In a statement Wednesday afternoon HP announced that a preliminary vote tally "affirms" that its proposed $19 billion buyout of Compaq has been approved.
Hewlett-Packard Co. said late Wednesday a preliminary vote count of its proposed buyout of Compaq Computer Corp. shows investors approved the measure by a margin of 45 million shares out of more than 1.63 billion shares cast.
The results of the March 19 polling of HP shareholders are being disputed, however, by major stockholder Walter Hewlett, who has filed suit against the company alleging it mislead and coerced investors into voting to approve the $19 billion buyout.
According to a ballot count overseen by IVS Associates Inc. and released by HP today, approximately 837.9 million shares were voted in favor of the merger, while 792.6 million were cast against it.
The heirs of HPs late co-founders, who have publicly opposed the deal since last year, accounted for about half of the ballots voted against the merger.
Shareholders not associated with the Hewlett or Packard families, HP said, supported the merger by a 2 to 1 margin.
"We are gratified the preliminary vote tally validates that HP shareowners voted the majority of their shares in support of the merger," HP Chairman Carly Fiorina said in a statement accompanying the results. "We are eager to put this difficult period behind us and look forward to doing business as the new HP."
But HP still must overcome several hurdles before it can complete its acquisition of Houston-based Compaq, including defending itself in court against charges leveled by Hewlett accusing the company of overstepping ethical bounds to win the shareholder support it needed to complete the deal.
In the trial set to start Tuesday in the Delaware Chancery Court, Hewlett will seek to show that HP executives illegally pressured at least one major shareholder, Deutsch Asset Management, a subsidiary of Deutsch Bank, into voting about 17 million shares in favor of the merger by threatening to withhold business from the bank if it failed to support the deal.
Hewletts lawsuit claims HP executives misled shareholders by providing unrealistic projections of future earnings and savings that would be gained if the two computer makers merged operations.
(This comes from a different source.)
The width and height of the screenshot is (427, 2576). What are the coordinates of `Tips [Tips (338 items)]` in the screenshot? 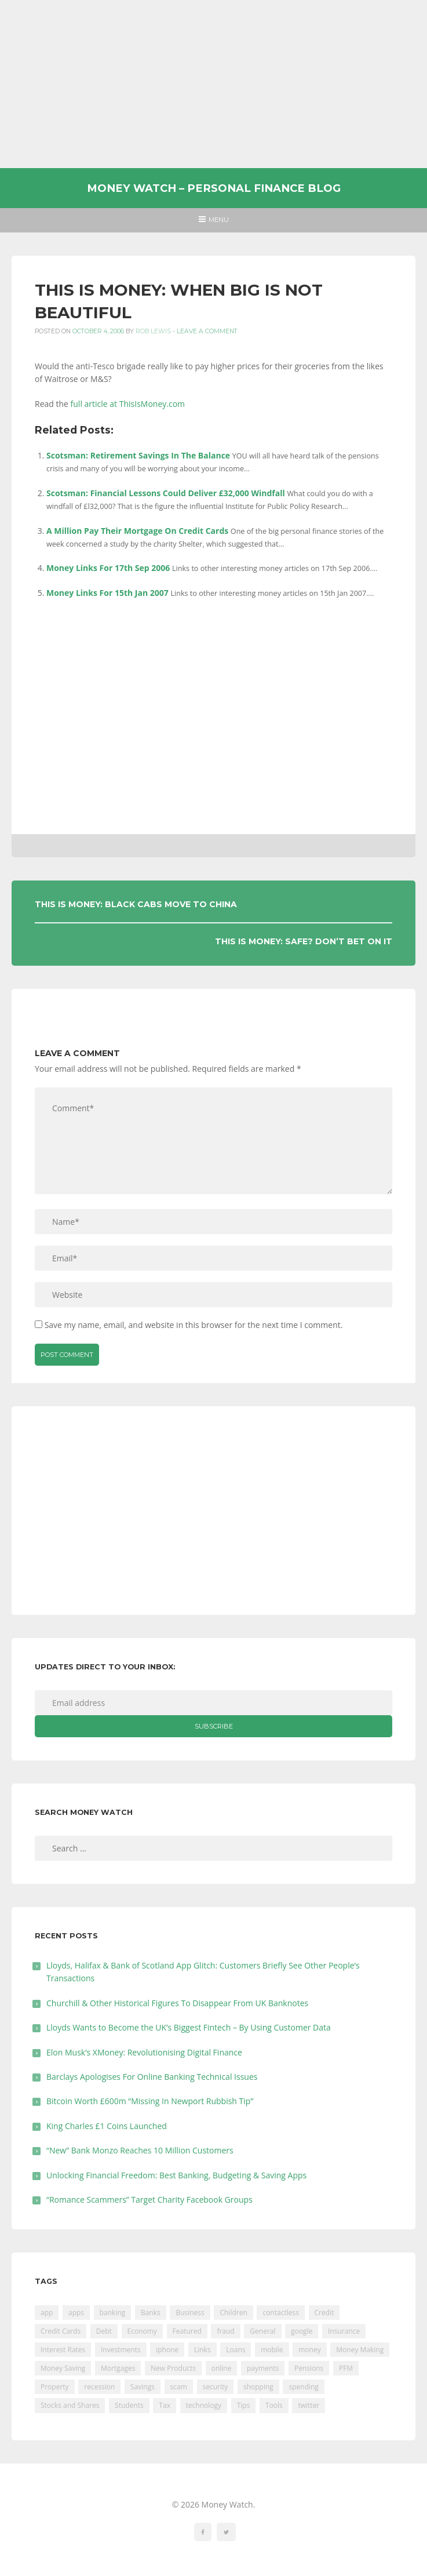 It's located at (243, 2405).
HP has vigorously denied the charges, but failed to convinced the court to dismiss the case in a hearing last week.
Following the filing of Hewletts lawsuit March 28 in Delaware Chancery Court, two federal agencies initiated separate investigations into the charges.
The U.S. Attorneys Office for the Southern District of New York subpoenaed HP, the company disclosed yesterday, to turn over information related to its efforts to lobby Deutsch Bank and Northern Trust, another investment bank that controls a large share of HP stock.
The Securities Exchange Commission district office in San Francisco also asked HP to voluntary turn over communications and documents tied to its lobbying campaign as well, the company said.